I don't know what kind of top or shoes to pair them with though.
colors don't matter because I've got tons of these and... yeah

this is the style of the pants I have 
	

	
	
		
		

		
			




The white ones.

TIA :] :] :]


----------



## Dreamergirl3 (Jan 11, 2008)

I think some layered tanks or henleys, as something equally casual on top would be nice..and cute, closed toe flats


----------



## miss_dre (Jan 11, 2008)

i have tons of these! They're so comfy!
I pair them with their matching hoodies and a plain tank. Or a cute tee. =)


----------



## ben (Jan 11, 2008)

flip flops and tanks


----------



## Honey B. Fly (Jan 11, 2008)

id make them sexy by wearing some wedges instead of flipflops


----------



## de-lovely (Feb 20, 2008)

LOVE VS sweats!! I always wore mine to class.
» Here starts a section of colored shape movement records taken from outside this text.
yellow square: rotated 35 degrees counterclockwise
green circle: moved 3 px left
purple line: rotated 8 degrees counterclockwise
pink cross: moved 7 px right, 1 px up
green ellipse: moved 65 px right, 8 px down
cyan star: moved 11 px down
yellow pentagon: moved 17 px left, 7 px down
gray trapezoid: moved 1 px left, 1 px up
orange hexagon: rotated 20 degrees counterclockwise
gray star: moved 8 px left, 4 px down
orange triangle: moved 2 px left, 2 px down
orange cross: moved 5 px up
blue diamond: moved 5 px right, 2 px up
I usually paired mine with flip flops or uggs, a tank and zipup or a cute hoodie or tee that matched the color scheme of the sweats. 
They're really quite easy pants to wear and pull off, good luck love!


----------



## damsel (Feb 20, 2008)

for the top i usually go with a hoodie or a slim fitting t-shirt/henley. layering with a x-long tanktop always looks cute. i usually wear flats or retro-ish sneakers like converse, puma, rocket dog etc. flip-flops also work.


----------



## jilliandanica (Feb 20, 2008)

i totally agree with de-lovely and damsel!
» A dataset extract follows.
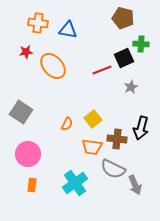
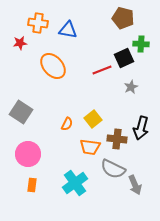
red star: moved 6 px left, 9 px up
orange trapezoid: moved 2 px left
When it's warmer outside, definitely rock some flip flops or some sneaks with a tank/tee and a unzipped short sleeve hoodie

On colder days, uggs or even some cute juicy couture/pink tube socks with some trainers and a pullover hoodie with a long tank/tee underneath.


----------



## Shimmer (Feb 20, 2008)

Climbing shoes and a racerback.


----------



## labellavita7 (Feb 21, 2008)

uggs
north face
blonde wig
orange tan

just kidding i wear these sweatpants but this is how the girls at my school do it haha... i usually just wear it with a like a boyfriend tank from AE and a thin zip up hoodie and my uggs.  I think VS sweats are my favorite thing in the entire world.


----------



## user79 (Feb 22, 2008)

Flip Flops
Funky runners in fun colors like from Puma, Adidas, etc.
Printed tshirt
Hoodie


----------